Hamilelerin ekonomik kaygıları, bebeğin doğum sağlığını etkiliyor

ABD'de yapılan bir araştırma, hamile kadınların parasal açıdan bebeğine iyi bakamayacaklarına dair kaygılarının, bebeğin doğum sağlığını etkileyen faktörler arasında olduğunu ortaya çıkardı.

Ruhan Alpaydın - bilimsoL

ABD’deki Ulusal Sağlık Enstitüsü (NIH) tarafından desteklenen ve Ohio State University araştırmacıları tarafından sürdürülen bir araştırma, hamilelikte annenin bebeğin doğduktan sonraki bakımına dair ekonomik endişeleri ile daha küçük ve sağlıksız olmaya yatkın bebek doğumları arasında bağlantı buldu.

138 hamile kadını kapsayan araştırma, farklı ırkları ve hamileliğinin farklı evrelerinde (5 haftadan 31 haftaya) kadınları kapsıyor; ortalama yaş ise 29. Araştırma dahilinde kadınlara, finansal kaygı, depresif sendromlar, hamileliğe özel stres ve endişelerine dair sorular yöneltilmiş.

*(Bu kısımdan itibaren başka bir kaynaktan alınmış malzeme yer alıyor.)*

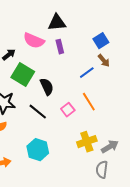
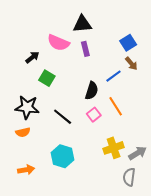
green square: (23, 75) -> (47, 78), size x0.7
black semicircle: (47, 87) -> (92, 91), moved, turned 42

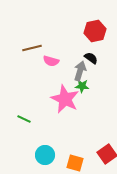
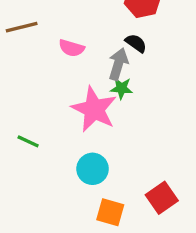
brown line: (32, 48) -> (22, 27), moved
cyan circle: (45, 155) -> (93, 169), moved

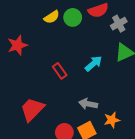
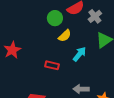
yellow semicircle: (52, 17) -> (65, 36), moved
red rectangle: (60, 71) -> (52, 65), turned -32

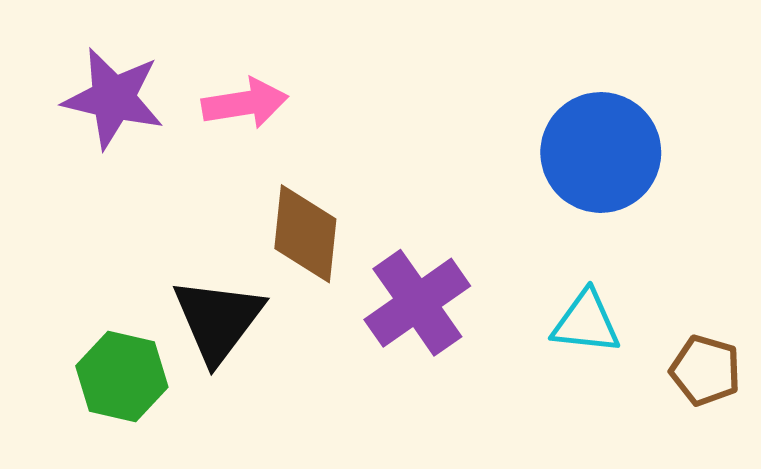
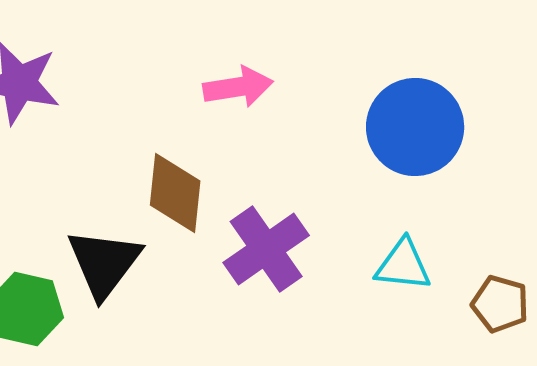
pink arrow: (245, 103) -> (238, 87), moved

2013—2015 yılları arasında yapılan araştırmanın ana düzenlenme amacı grip aşısının etkisini ölçmekmiş. Araştırmaya katılan kadınların bebekleri doğduktan sonra araştırmacılar, kadınların hamileyken düzenlenen ankete verdikleri yanıtlar ile bebeklerin doğum ağırlıklarını incelemişler.  

DÜŞÜK KİLOLU BEBEKLER

Doğum ağırlığı 2,5 kg’dan az olan bebekler düşük kilolu sayılıyorlar. Bu kategorideki bebekler genellikle ciddi sağlık problemlerine sahip olmakla birlikte, ilk haftalarını veya aylarını yoğun bakım ünitelerinde geçirirler. Örneğin ABD’de, bebeklerin yüzde 8’i düşük kilolu doğuyor. 

Araştırmada ekonomik kaygılar, anne adayının şu üç soruya 5 farklı dilimde verdiği cevaplar ile ölçülmüş: “Şu anda hanenize giren gelir ile yaşamanız ne kadar zor?”; “Önümüzdeki iki ay içerisinde siz veya ailenizin yetersiz barınma, beslenme veya sağlık yardımı gibi zorluklarla karşılaşması ne kadar olası?”; “Sizin ve ailenizin yaşam standardınızı en temel gereksinimlere indirgeme olasığınız nedir?”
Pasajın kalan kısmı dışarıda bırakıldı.